*TASK DESCRIPTION*: Beginning with the line containing "איך תופסים דרקון?" and ending with the line containing "e est idéal", write out each line of the records below exactly; pictures and lines outside that range are left out.

Collected data:

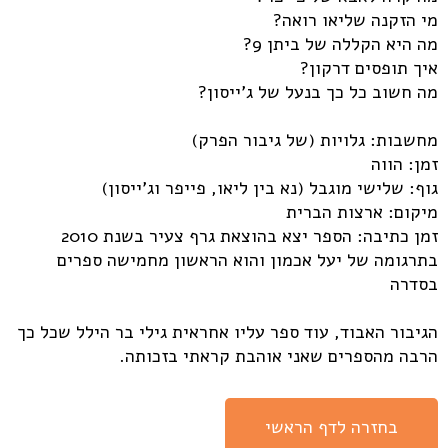
מי הזקנה שליאו רואה?
מה היא הקללה של ביתן 9?
איך תופסים דרקון?
מה חשוב כל כך בנעל של ג'ייסון?
מחשבות: גלויות (של גיבור הפרק)
זמן: הווה
גוף: שלישי מוגבל (נא בין ליאו, פייפר וג'ייסון)
מיקום: ארצות הברית
זמן כתיבה: הספר יצא בהוצאת גרף צעיר בשנת 2010
בתרגומה של יעל אכמון והוא הראשון מחמישה ספרים
בסדרה
הגיבור האבוד, עוד ספר עליו אחראית גילי בר הילל שכל כך
הרבה מהספרים שאני אוהבת קראתי בזכותה.
בחזרה לדף הראשי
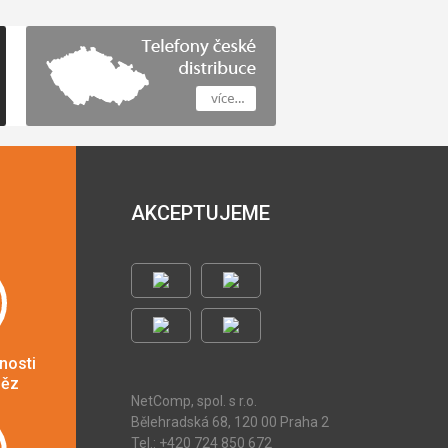
AKCEPTUJEME
nosti
něz
NetComp, spol. s r.o.
Bělehradská 68, 120 00 Praha 2
Tel.: +420 724 850 672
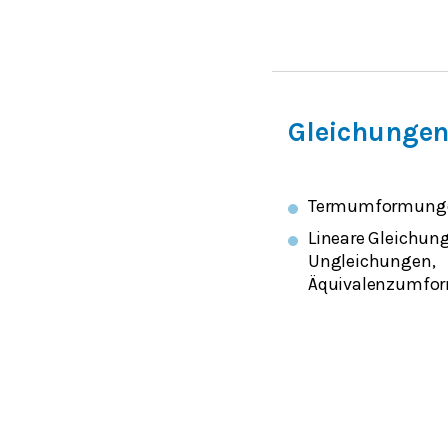
Gleichungen
Termumformung
Lineare Gleichun
Ungleichungen,
Äquivalenzumfo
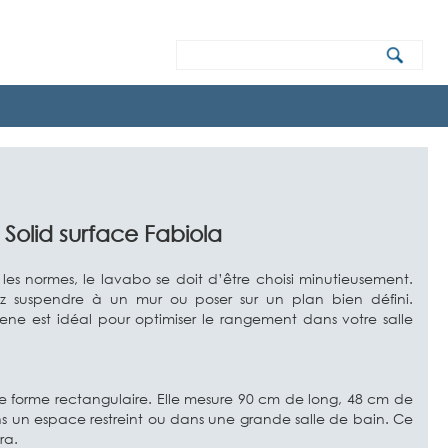
olid surface Fabiola
les normes, le lavabo se doit d’être choisi minutieusement.
z suspendre à un mur ou poser sur un plan bien défini.
e est idéal pour optimiser le rangement dans votre salle
 forme rectangulaire. Elle mesure 90 cm de long, 48 cm de
ns un espace restreint ou dans une grande salle de bain. Ce
ra.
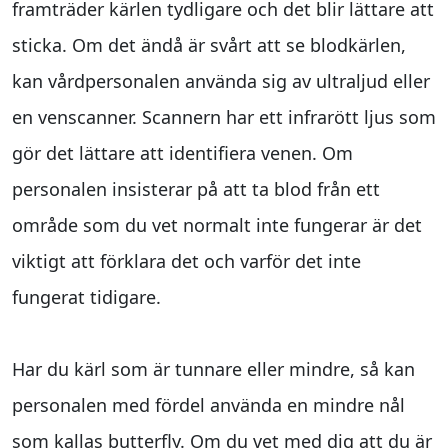
framträder kärlen tydligare och det blir lättare att
sticka. Om det ändå är svårt att se blodkärlen,
kan vårdpersonalen använda sig av ultraljud eller
en venscanner. Scannern har ett infrarött ljus som
gör det lättare att identifiera venen. Om
personalen insisterar på att ta blod från ett
område som du vet normalt inte fungerar är det
viktigt att förklara det och varför det inte
fungerat tidigare.
Har du kärl som är tunnare eller mindre, så kan
personalen med fördel använda en mindre nål
som kallas butterfly. Om du vet med dig att du är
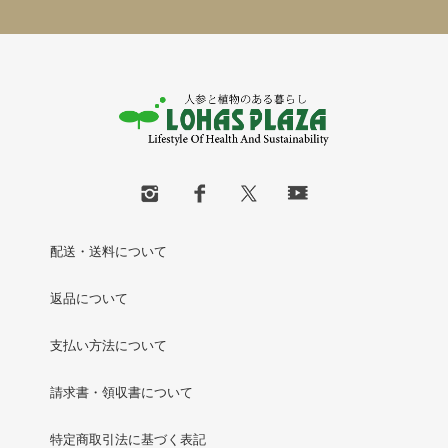
配送・送料について
返品について
支払い方法について
請求書・領収書について
特定商取引法に基づく表記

*RESULT*:
איך תופסים דרקון?
מה חשוב כל כך בנעל של ג'ייסון?
מחשבות: גלויות (של גיבור הפרק)
זמן: הווה
גוף: שלישי מוגבל (נא בין ליאו, פייפר וג'ייסון)
מיקום: ארצות הברית
זמן כתיבה: הספר יצא בהוצאת גרף צעיר בשנת 2010
בתרגומה של יעל אכמון והוא הראשון מחמישה ספרים
בסדרה
הגיבור האבוד, עוד ספר עליו אחראית גילי בר הילל שכל כך
הרבה מהספרים שאני אוהבת קראתי בזכותה.
בחזרה לדף הראשי
AKCEPTUJEME
nosti
něz
NetComp, spol. s r.o.
Bělehradská 68, 120 00 Praha 2
Tel.: +420 724 850 672
Gleichungen
Termumformung
Lineare Gleichun
Ungleichungen,
Äquivalenzumfo
olid surface Fabiola
les normes, le lavabo se doit d’être choisi minutieusement.
z suspendre à un mur ou poser sur un plan bien défini.
e est idéal pour optimiser le rangement dans votre salle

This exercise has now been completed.